The California court case over Google email scanning forced the issue of whether Google email scanning is a violation of the laws against wiretapping. Google email scanning was admitted. This time, the admission was specific to the company’s targeting of students. Emails both sent and received by students using Apps for Education were scanned. Google made concessions after the accusations that Google email scanning was against the Family Educational Rights and Privacy Act.
Google for Education’s director Bram Bout said Google email scanning will stop where Apps for Education users are concerned. He further stated that no data would be collected or used for advertising. The stop on Google email scanning will be extended to users of the company’s businesses and government apps as well, Bout said. Meantime, users who want to maintain privacy while using Google service will have to find other ways.

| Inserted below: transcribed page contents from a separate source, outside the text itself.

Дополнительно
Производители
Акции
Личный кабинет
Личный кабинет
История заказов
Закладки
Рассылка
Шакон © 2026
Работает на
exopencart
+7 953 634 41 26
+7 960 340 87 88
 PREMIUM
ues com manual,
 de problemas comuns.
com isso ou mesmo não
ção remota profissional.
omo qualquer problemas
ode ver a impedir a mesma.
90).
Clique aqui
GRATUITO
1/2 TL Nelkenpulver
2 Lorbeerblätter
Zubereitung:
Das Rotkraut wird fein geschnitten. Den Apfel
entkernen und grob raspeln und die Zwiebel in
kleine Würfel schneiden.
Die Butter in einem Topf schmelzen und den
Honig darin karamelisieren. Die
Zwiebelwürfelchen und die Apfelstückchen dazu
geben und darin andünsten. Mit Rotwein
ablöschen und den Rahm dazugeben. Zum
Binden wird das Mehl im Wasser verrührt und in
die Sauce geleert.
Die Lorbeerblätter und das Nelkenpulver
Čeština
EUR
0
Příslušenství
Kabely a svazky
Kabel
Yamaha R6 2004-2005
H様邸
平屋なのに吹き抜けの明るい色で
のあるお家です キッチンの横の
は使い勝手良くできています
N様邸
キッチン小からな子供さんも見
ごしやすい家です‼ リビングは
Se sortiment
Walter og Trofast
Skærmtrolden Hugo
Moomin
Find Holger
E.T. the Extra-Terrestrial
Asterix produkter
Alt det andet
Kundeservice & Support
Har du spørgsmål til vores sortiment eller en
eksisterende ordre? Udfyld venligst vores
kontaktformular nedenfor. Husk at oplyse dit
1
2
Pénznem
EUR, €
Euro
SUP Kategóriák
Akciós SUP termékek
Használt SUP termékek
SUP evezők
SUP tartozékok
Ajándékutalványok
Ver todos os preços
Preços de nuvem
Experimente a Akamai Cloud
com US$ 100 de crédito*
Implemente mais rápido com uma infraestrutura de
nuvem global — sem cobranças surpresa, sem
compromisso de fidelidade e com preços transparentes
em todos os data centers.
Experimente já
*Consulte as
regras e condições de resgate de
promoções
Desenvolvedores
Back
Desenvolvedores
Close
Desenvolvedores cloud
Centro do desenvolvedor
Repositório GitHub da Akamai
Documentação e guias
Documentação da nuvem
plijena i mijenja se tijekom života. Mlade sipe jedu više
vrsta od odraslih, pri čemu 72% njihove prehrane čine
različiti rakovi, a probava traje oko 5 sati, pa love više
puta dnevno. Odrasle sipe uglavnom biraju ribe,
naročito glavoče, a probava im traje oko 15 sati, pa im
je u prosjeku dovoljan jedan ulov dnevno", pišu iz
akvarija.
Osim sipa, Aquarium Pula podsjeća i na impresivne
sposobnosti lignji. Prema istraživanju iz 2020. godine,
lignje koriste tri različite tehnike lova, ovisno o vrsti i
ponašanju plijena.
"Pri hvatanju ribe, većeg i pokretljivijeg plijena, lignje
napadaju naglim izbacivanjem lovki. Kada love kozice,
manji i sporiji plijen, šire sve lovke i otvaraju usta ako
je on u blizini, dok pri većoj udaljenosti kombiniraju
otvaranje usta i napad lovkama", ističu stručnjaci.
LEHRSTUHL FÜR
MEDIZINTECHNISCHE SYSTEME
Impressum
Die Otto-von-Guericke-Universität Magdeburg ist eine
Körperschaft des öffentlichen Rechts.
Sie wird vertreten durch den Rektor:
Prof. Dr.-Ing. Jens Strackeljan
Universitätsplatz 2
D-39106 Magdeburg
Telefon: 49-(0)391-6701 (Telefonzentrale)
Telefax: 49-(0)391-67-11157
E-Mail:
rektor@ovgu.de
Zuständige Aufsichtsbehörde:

Apps for Education is not a new offering from Google that has become very popular. Many students and education professionals use it because it gives them one-stop email, data storage, documents and a calendar. It is a great tool for school, but Google email scanning is not something that its users counted on.
Since it was released in 2006, Google Apps for Education has been sustaining itself through data mining. The app itself did not throw ads to its users. But the data it collected through scanning emails was open for use to send targeted ads to other Internet users. The company claims that Google email scanning on the app was never used in this way.
More Privacy Demanded from Educational Software Makers
In the space of two weeks, another demand was made of InBloom. InBloom receives funding from the Bill and Melinda Gates Foundation. The nonprofit organization faced criticism over the way it has been collecting, storing and handling student data. InBloom has announced that it is closing its doors.
The past 10 months has brought out many serious complaints over data privacy concerns. And educators have joined the fight against companies and organizations that seek to take advantage of user data.